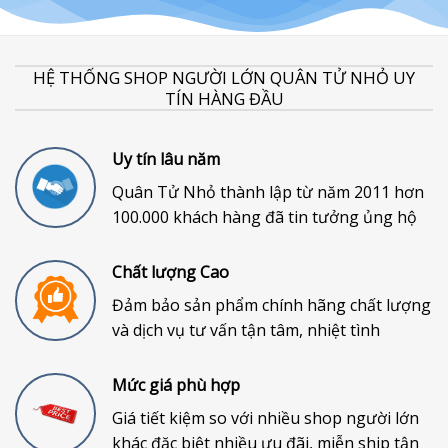
HỆ THỐNG SHOP NGƯỜI LỚN QUÂN TỬ NHỎ UY
TÍN HÀNG ĐẦU
Uy tín lâu năm
Quân Tử Nhỏ thành lập từ năm 2011 hơn
100.000 khách hàng đã tin tưởng ủng hộ
Chất lượng Cao
Đảm bảo sản phẩm chính hãng chất lượng
và dịch vụ tư vấn tận tâm, nhiệt tình
Mức giá phù hợp
Giá tiết kiệm so với nhiều shop người lớn
khác đặc biệt nhiều ưu đãi, miễn ship tận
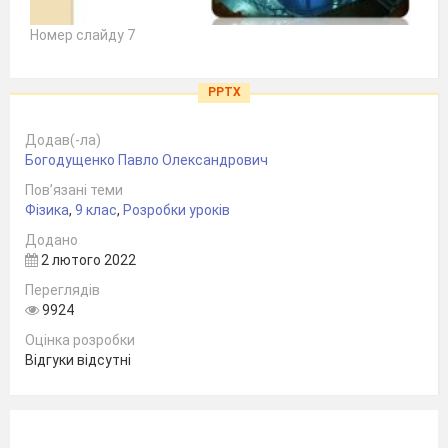
Номер слайду 7
PPTX
Додав(-ла)
Богодущенко Павло Олександрович
Пов’язані теми
Фізика
,
9 клас
,
Розробки уроків
Додано
2 лютого 2022
Переглядів
9924
Оцінка розробки
Відгуки відсутні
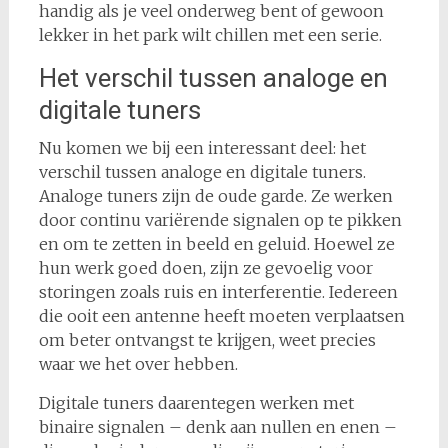
handig als je veel onderweg bent of gewoon
lekker in het park wilt chillen met een serie.
Het verschil tussen analoge en
digitale tuners
Nu komen we bij een interessant deel: het
verschil tussen analoge en digitale tuners.
Analoge tuners zijn de oude garde. Ze werken
door continu variërende signalen op te pikken
en om te zetten in beeld en geluid. Hoewel ze
hun werk goed doen, zijn ze gevoelig voor
storingen zoals ruis en interferentie. Iedereen
die ooit een antenne heeft moeten verplaatsen
om beter ontvangst te krijgen, weet precies
waar we het over hebben.
Digitale tuners daarentegen werken met
binaire signalen – denk aan nullen en enen –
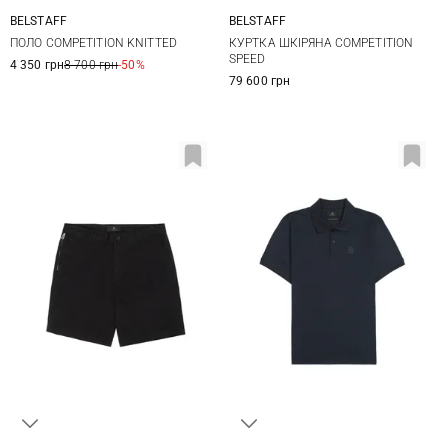
BELSTAFF
BELSTAFF
M
L
XL
XXL
L
XL
ПОЛО COMPETITION KNITTED
КУРТКА ШКІРЯНА COMPETITION
SPEED
4 350 грн
8 700 грн
-50%
79 600 грн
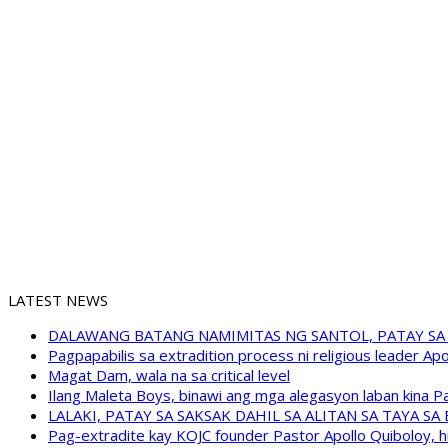
LATEST NEWS
DALAWANG BATANG NAMIMITAS NG SANTOL, PATAY SA
Pagpapabilis sa extradition process ni religious leader A
Magat Dam, wala na sa critical level
Ilang Maleta Boys, binawi ang mga alegasyon laban kina
LALAKI, PATAY SA SAKSAK DAHIL SA ALITAN SA TAYA S
Pag-extradite kay KOJC founder Pastor Apollo Quiboloy, hi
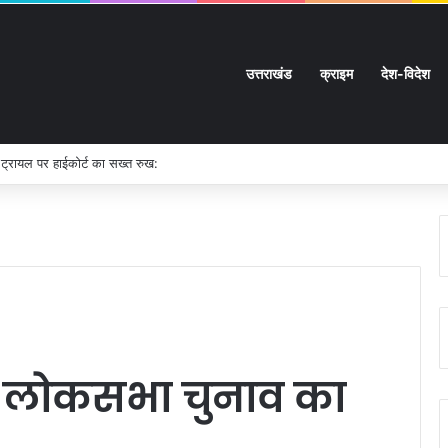
उत्तराखंड
क्राइम
देश-विदेश
 ट्रायल पर हाईकोर्ट का सख्त रुख:
 लोकसभा चुनाव का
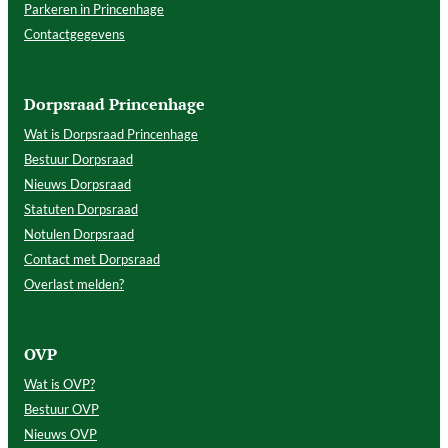
Parkeren in Princenhage
Contactgegevens
Dorpsraad Princenhage
Wat is Dorpsraad Princenhage
Bestuur Dorpsraad
Nieuws Dorpsraad
Statuten Dorpsraad
Notulen Dorpsraad
Contact met Dorpsraad
Overlast melden?
OVP
Wat is OVP?
Bestuur OVP
Nieuws OVP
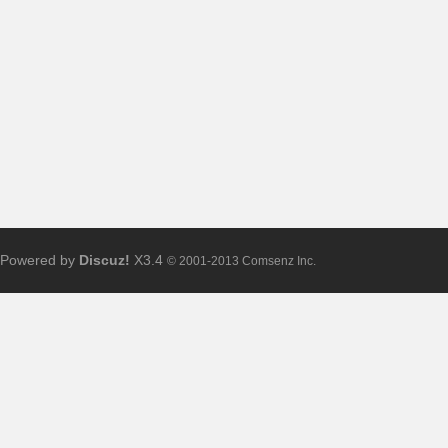
布
Powered by
Discuz!
X3.4
© 2001-2013 Comsenz Inc.
、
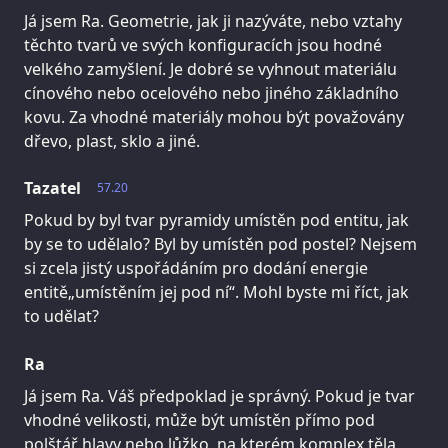
Já jsem Ra. Geometrie, jak ji nazýváte, nebo vztahy
těchto tvarů ve svých konfiguracích jsou hodné
velkého zamyšlení. Je dobré se vyhnout materiálu
cínového nebo ocelového nebo jiného základního
kovu. Za vhodné materiály mohou být považovány
dřevo, plast, sklo a jiné.
Tazatel
57.20
Pokud by byl tvar pyramidy umístěn pod entitu, jak
by se to udělalo? Byl by umístěn pod postel? Nejsem
si zcela jistý uspořádáním pro dodání energie
entitě„umístěním jej pod ní“. Mohl byste mi říct, jak
to udělat?
Ra
Já jsem Ra. Váš předpoklad je správný. Pokud je tvar
vhodné velikosti, může být umístěn přímo pod
polštář hlavy nebo lůžko, na kterém komplex těla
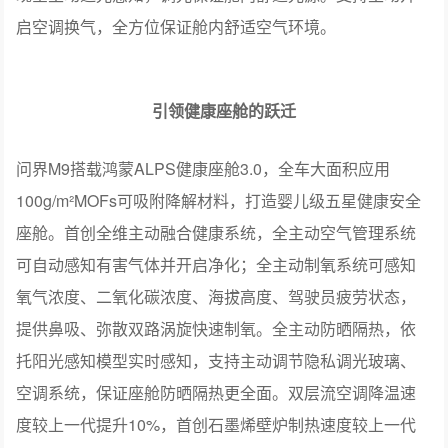
座椅，带来舒适新体验。
引领座舱感知的跃迁
问界M9座舱内基于星闪系统、IR传感器、RGB传感器、
DMS传感器、UWB传感器及座椅传感器，首创全息空间感
知网络，实现“一举一动更懂你”。搭载星闪TM全主动迎
宾，支持星闪手机、手表，星闪TM智慧感知，识别距离
3m，精准率达99%，用户靠近自主开门，上车即享尊崇仪
式。全车10颗追光灯，一排定向追光，二排无极追光，实
现全主动追光感知，调光保证舱内舒适光源。支持主动开
启空调换气，全方位保证舱内舒适空气环境。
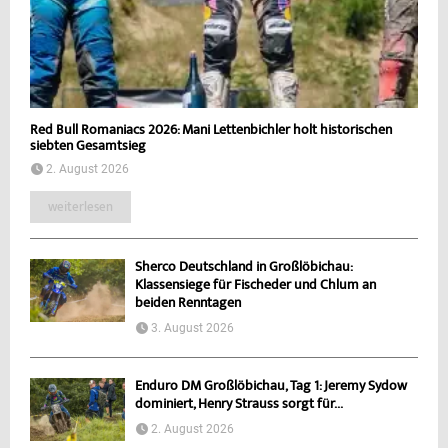
Red Bull Romaniacs 2026: Mani Lettenbichler holt historischen
siebten Gesamtsieg
2. August 2026
weiterlesen
Sherco Deutschland in Großlöbichau:
Klassensiege für Fischeder und Chlum an
beiden Renntagen
3. August 2026
Enduro DM Großlöbichau, Tag 1: Jeremy Sydow
dominiert, Henry Strauss sorgt für...
2. August 2026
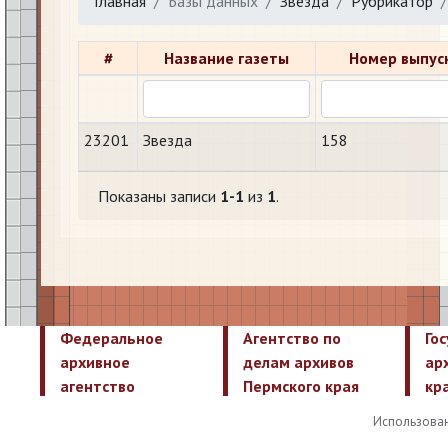
Главная
Базы данных
Звезда
Рубрикатор
#
Название газеты
Номер выпус
23201
Звезда
158
Показаны записи
1-1
из
1
.
Федеральное
Агентство по
Го
архивное
делам архивов
ар
агентство
Пермского края
кр
Использован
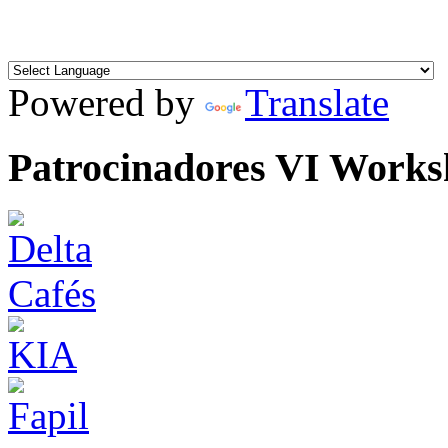
Powered by
Translate
Patrocinadores VI Work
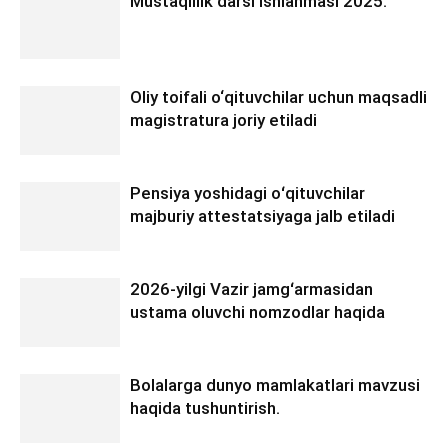
Mustaqillik darsi ishlanmasi 2025.
Oliy toifali o‘qituvchilar uchun maqsadli
magistratura joriy etiladi
Pensiya yoshidagi oʻqituvchilar
majburiy attestatsiyaga jalb etiladi
2026-yilgi Vazir jamgʻarmasidan
ustama oluvchi nomzodlar haqida
Bolalarga dunyo mamlakatlari mavzusi
haqida tushuntirish.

● Description of the task: Across the data above, how many lines include the word "Dorpsraad"? Give only the count.

● Exercise answer: 7